Hierarchical model with covariance relationship between parameters: applying different truncations

Hi everybody,

I have just recently taken my first steps in hierarchical Bayesian modeling with Stan. The forum has been a great source to answer basic questions so far, but now I am facing an issue that I can’t wrap my head around:

I want to code a 3-parameter hierarchical model with nSubjects as random effects and a group level for fixed effects. I also want to account for possible correlations between parameters. Therefore, I adapted a code that I found based on a 2-parameter linear model:

data {
  int<lower=1> nSubjects;
  int<lower=1> nTrials;
  matrix<lower=0>[nSubjects, nTrials] x;
  matrix<lower=0>[nSubjects, nTrials] y;
}

parameters {
  // group-level parameters
  real<lower=0> sigma;
  real alpha;
  real beta;
  real gamma;
  
  vector<lower=0>[3] tau_u;
  matrix[3, nSubjects] z_u;
  cholesky_factor_corr[3] L_u;
}

transformed parameters {
  matrix[nSubjects, 3] u;
  u = (diag_pre_multiply(tau_u, L_u) * z_u)';
}

model {
  // priors
  target += cauchy_lpdf(sigma | 0,10) - cauchy_lccdf(0 | 0,10);
  target += normal_lpdf(alpha_mu | 0,1000);
  target += normal_lpdf(beta_mu | 0,10);
  target += normal_lpdf(gamma_mu | 0,10);
  
  target += cauchy_lpdf(tau_u[1] | 0,50) - cauchy_lccdf(0 | 0,50);
  target += cauchy_lpdf(tau_u[2] | 0,50) - cauchy_lccdf(0 | 0,50);
  target += cauchy_lpdf(tau_u[3] | 0,50) - cauchy_lccdf(0 | 0,50);
 
  target += lkj_corr_cholesky_lpdf(L_u | 2);
  target += std_normal_lpdf(to_vector(z_u));
  
  // likelihood
  for (s in 1:nSubjects) {
    
    target += normal_lpdf(y[s] | (alpha + u[s, 1]) ./ (x[s] - (beta + u[s, 2])) + (gamma + u[s, 3]), sigma);
    
  }
}

The issue I’m having now is, that according to published theory behind the model, parameters should have different bounds, stated as follows:

alpha <lower = 0>
beta <upper = 0>
gamma <lower = 0>

This would account to both, group level and subject level parameters. Setting bounds to the group level parameters shouldn’t be too much of a problem. But how can you apply different truncations to subject level parameters that are sampled from a covariance relationship matrix?

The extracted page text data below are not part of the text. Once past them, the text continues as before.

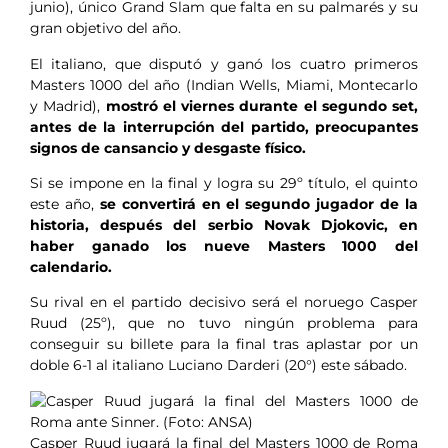
junio), único Grand Slam que falta en su palmarés y su
gran objetivo del año.
El italiano, que disputó y ganó los cuatro primeros
Masters 1000 del año (Indian Wells, Miami, Montecarlo
y Madrid),
mostró el viernes durante el segundo set,
antes de la interrupción del partido, preocupantes
signos de cansancio y desgaste físico.
Si se impone en la final y logra su 29º título, el quinto
este año,
se convertirá en el segundo jugador de la
historia, después del serbio Novak Djokovic, en
haber ganado los nueve Masters 1000 del
calendario.
Su rival en el partido decisivo será el noruego Casper
Ruud (25º), que no tuvo ningún problema para
conseguir su billete para la final tras aplastar por un
doble 6-1 al italiano Luciano Darderi (20°) este sábado.
Casper Ruud jugará la final del Masters 1000 de Roma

Thank you in advance for any help!

In your model at present, u is a matrix of subjects’ deviations from the mean. What you want to do is instead make it a matrix of the subjects’ actual values by adding the mean (as you do in your expression of the likelihood; then remember to remove the addition of the means from the likelihood so it’s not being done twice). Then add a lower bound to the declaration of u.

Hi Mike,
thank you for your advice! I don‘t quite see yet, how this accounts for the beta parameter having an upper bound (only alpha and gamma have lower bounds). Hence, there is not a uniform truncation to the entire parameter matrix u, but column-specific (parameter-specific) bounds. Could you please explain this aspect shortly?

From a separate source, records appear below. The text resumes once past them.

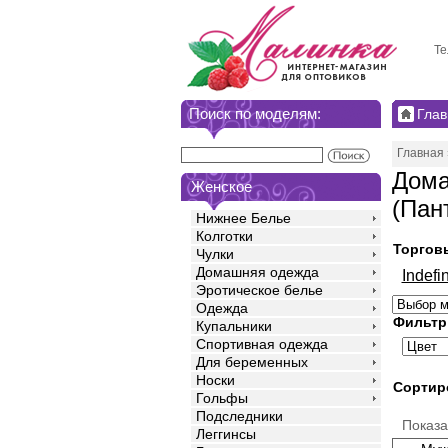
Те
Поиск по моделям:
Глав
Главная
Дома
Женское
(Пан
Нижнее Белье
Колготки
Торгов
Чулки
Домашняя одежда
Indefin
Эротическое белье
Одежда
Фильтр
Купальники
Спортивная одежда
Для беременных
Носки
Сортир
Гольфы
Подследники
Показ
Леггинсы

Sure. Sorry, I usually provide code associated with recommendations but was afk all morning. Plus I see now you have more complicated contraints than I originally understood from my over-quick reading. Here’s what I’d suggest:

...
transformed parameters{
  matrix[nSubjects, 3] u = (diag_pre_multiply(tau_u, L_u) * z_u)';
  vector<lower=0> alpha_u = alpha + u[,1] ;
  vector<upper=0> beta_u = beta + u[,2] ;
  vector<lower=0> gamma_u = gamma + u[,1] ;
}
model{
 ...
    // normal_lpdf is vectorized, so no need to loop over subjects
    target += normal_lpdf( y | alpha_u ./ (x - beta_u) + gamma_u, sigma);
}

Now that i look at your model, there’s a bunch of other stuff I’d recommend changing:

Presumably everywhere you have:

target += dist_lpdf(par | ...) - dist_lccdf(0| ...) ;

You’re intending the - dist_lccdf(0| ...) part to correct for the positive constraint on par, but that’s done automatically by Stan already, so you don’t need to add the - dist_lccdf(0| ...) bit at all.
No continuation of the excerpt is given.